_Exercise requirements_
Working from the records below, repeat exactly the lines starting at the line that contains "Tarnetingimused (871, 890)" and ending at the line that contains "Bekijk voorkeuren (1179, 970)", inclusive.

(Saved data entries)

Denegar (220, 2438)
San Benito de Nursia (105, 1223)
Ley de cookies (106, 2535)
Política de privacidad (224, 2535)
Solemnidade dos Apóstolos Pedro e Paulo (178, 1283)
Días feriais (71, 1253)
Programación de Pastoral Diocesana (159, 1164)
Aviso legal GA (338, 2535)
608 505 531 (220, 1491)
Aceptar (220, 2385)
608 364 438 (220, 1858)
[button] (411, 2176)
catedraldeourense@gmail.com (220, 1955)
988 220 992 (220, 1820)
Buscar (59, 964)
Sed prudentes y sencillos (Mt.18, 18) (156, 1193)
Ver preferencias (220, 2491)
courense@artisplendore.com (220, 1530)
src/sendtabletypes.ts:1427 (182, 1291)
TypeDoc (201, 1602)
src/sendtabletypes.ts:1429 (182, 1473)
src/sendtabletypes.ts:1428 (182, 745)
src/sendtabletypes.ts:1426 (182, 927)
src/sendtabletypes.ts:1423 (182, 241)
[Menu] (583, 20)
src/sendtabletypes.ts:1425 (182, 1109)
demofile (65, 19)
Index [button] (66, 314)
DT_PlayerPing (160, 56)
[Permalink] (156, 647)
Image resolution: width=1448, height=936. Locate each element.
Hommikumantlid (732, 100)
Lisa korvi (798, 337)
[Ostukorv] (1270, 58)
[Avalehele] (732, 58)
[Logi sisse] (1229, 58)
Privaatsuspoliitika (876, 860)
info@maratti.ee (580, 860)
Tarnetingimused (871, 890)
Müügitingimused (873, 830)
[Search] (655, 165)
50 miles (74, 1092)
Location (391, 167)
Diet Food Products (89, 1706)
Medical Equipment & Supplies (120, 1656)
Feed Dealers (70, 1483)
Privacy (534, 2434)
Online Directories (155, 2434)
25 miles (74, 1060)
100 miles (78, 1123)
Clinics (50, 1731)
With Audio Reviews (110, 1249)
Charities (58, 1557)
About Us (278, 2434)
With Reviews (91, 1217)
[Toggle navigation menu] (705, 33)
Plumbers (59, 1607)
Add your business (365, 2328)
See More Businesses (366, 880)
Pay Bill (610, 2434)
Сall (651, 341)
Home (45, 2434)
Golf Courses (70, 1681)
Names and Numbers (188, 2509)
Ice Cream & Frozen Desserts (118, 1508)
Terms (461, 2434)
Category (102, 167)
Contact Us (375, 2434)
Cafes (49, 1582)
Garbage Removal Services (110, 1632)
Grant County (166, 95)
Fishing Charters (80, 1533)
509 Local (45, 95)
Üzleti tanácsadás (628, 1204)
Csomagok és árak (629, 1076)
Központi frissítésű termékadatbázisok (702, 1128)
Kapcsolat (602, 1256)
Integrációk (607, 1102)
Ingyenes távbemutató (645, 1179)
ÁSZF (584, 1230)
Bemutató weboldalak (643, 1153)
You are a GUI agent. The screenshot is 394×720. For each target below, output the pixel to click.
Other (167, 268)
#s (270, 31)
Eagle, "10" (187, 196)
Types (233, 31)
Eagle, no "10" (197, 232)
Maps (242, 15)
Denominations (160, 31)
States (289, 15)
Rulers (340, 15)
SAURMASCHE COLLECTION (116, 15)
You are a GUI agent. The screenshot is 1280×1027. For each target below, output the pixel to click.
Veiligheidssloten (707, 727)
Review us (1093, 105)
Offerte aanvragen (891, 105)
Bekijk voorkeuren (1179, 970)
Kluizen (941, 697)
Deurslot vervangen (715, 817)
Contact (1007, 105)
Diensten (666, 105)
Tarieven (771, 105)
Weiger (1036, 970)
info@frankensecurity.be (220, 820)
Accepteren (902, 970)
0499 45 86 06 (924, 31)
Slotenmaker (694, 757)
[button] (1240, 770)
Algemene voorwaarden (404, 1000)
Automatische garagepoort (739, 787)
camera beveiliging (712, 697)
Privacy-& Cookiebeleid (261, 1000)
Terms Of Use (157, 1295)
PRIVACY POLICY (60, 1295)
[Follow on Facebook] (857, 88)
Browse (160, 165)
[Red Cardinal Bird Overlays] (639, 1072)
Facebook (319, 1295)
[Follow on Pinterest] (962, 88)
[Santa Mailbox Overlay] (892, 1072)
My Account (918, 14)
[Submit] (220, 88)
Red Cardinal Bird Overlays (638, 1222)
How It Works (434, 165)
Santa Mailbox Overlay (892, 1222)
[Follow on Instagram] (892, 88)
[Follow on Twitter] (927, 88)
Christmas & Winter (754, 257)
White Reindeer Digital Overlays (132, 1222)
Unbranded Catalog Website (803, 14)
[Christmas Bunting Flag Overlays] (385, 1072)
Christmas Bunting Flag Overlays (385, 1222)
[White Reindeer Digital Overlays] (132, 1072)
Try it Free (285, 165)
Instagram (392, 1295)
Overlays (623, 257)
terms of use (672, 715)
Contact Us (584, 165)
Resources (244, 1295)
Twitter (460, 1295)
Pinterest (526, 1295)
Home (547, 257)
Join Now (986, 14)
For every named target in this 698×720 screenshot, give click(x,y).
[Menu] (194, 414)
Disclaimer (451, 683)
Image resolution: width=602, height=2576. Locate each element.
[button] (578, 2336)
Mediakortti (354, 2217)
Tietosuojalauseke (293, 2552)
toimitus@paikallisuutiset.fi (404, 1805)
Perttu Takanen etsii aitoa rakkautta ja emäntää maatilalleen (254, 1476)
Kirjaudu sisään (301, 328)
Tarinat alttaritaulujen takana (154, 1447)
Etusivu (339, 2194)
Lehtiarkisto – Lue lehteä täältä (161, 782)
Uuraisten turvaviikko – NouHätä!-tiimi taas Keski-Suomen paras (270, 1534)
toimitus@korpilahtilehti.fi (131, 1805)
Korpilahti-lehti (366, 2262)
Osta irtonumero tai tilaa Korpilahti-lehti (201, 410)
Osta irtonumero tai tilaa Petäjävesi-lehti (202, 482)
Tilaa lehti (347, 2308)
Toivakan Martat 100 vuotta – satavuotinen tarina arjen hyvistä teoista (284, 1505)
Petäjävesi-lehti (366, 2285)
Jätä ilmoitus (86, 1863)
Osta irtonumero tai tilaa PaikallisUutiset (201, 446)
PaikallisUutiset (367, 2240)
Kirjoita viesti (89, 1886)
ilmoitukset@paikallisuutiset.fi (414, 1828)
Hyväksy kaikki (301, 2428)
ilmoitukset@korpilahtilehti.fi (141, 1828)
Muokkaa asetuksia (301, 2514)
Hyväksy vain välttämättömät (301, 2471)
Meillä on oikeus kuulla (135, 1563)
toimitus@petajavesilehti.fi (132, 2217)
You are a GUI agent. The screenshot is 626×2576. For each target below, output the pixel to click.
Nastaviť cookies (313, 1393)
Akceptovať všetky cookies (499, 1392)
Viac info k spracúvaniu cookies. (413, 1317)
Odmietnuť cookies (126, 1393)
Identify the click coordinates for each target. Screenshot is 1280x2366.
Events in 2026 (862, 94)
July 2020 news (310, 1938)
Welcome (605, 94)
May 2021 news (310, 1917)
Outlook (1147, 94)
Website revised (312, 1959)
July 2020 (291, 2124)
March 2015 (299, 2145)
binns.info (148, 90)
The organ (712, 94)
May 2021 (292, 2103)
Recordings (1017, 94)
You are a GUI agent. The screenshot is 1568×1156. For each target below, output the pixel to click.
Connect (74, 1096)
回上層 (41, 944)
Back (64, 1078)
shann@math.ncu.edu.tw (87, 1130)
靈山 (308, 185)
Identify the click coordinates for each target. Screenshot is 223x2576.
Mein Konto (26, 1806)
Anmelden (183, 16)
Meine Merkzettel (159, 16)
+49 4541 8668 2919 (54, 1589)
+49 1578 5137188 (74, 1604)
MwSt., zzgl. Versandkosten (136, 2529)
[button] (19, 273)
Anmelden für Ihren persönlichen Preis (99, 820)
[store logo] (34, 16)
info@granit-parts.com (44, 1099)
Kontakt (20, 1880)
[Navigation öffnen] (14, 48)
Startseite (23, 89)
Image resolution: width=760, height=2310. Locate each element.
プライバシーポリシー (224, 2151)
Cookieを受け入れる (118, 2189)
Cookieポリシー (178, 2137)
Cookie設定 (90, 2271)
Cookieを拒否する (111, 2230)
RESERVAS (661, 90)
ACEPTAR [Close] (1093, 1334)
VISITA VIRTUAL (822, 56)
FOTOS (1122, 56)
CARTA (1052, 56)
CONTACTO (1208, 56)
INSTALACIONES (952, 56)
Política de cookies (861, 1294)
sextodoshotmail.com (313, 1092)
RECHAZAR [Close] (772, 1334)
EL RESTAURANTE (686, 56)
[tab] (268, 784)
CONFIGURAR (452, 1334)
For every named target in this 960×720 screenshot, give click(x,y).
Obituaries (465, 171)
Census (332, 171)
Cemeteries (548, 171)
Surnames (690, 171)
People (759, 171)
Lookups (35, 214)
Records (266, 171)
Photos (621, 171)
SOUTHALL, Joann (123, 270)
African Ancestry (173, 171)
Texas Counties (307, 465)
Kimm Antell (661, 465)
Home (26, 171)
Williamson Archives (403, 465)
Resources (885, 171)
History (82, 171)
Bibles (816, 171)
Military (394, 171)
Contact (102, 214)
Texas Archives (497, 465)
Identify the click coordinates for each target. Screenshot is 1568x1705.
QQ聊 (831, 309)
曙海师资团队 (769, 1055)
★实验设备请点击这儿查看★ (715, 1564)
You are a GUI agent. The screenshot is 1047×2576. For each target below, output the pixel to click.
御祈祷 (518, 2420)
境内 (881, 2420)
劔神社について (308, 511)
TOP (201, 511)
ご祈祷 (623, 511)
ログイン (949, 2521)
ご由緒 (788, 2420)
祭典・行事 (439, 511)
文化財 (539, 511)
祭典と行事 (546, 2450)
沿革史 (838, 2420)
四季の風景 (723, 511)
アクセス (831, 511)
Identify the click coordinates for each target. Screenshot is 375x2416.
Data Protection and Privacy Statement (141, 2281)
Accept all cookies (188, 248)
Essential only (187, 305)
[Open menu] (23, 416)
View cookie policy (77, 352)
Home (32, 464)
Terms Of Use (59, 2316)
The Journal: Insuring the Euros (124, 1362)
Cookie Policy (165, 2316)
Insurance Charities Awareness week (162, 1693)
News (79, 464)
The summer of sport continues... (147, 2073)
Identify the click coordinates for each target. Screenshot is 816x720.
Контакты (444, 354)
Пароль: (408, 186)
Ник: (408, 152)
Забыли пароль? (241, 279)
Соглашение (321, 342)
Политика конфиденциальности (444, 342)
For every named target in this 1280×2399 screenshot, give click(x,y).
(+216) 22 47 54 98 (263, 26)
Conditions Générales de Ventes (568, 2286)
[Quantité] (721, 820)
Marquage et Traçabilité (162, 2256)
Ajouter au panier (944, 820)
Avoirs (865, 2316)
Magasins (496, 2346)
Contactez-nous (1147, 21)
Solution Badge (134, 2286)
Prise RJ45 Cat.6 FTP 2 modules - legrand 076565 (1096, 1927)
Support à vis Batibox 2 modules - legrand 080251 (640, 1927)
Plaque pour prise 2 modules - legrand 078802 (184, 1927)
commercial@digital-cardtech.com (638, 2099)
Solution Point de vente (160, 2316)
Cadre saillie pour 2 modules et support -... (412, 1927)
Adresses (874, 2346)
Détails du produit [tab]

_Response to the exercise_
Tarnetingimused (871, 890)
Müügitingimused (873, 830)
[Search] (655, 165)
50 miles (74, 1092)
Location (391, 167)
Diet Food Products (89, 1706)
Medical Equipment & Supplies (120, 1656)
Feed Dealers (70, 1483)
Privacy (534, 2434)
Online Directories (155, 2434)
25 miles (74, 1060)
100 miles (78, 1123)
Clinics (50, 1731)
With Audio Reviews (110, 1249)
Charities (58, 1557)
About Us (278, 2434)
With Reviews (91, 1217)
[Toggle navigation menu] (705, 33)
Plumbers (59, 1607)
Add your business (365, 2328)
See More Businesses (366, 880)
Pay Bill (610, 2434)
Сall (651, 341)
Home (45, 2434)
Golf Courses (70, 1681)
Names and Numbers (188, 2509)
Ice Cream & Frozen Desserts (118, 1508)
Terms (461, 2434)
Category (102, 167)
Contact Us (375, 2434)
Cafes (49, 1582)
Garbage Removal Services (110, 1632)
Grant County (166, 95)
Fishing Charters (80, 1533)
509 Local (45, 95)
Üzleti tanácsadás (628, 1204)
Csomagok és árak (629, 1076)
Központi frissítésű termékadatbázisok (702, 1128)
Kapcsolat (602, 1256)
Integrációk (607, 1102)
Ingyenes távbemutató (645, 1179)
ÁSZF (584, 1230)
Bemutató weboldalak (643, 1153)
You are a GUI agent. The screenshot is 394×720. For each target below, output the pixel to click.
Other (167, 268)
#s (270, 31)
Eagle, "10" (187, 196)
Types (233, 31)
Eagle, no "10" (197, 232)
Maps (242, 15)
Denominations (160, 31)
States (289, 15)
Rulers (340, 15)
SAURMASCHE COLLECTION (116, 15)
You are a GUI agent. The screenshot is 1280×1027. For each target below, output the pixel to click.
Veiligheidssloten (707, 727)
Review us (1093, 105)
Offerte aanvragen (891, 105)
Bekijk voorkeuren (1179, 970)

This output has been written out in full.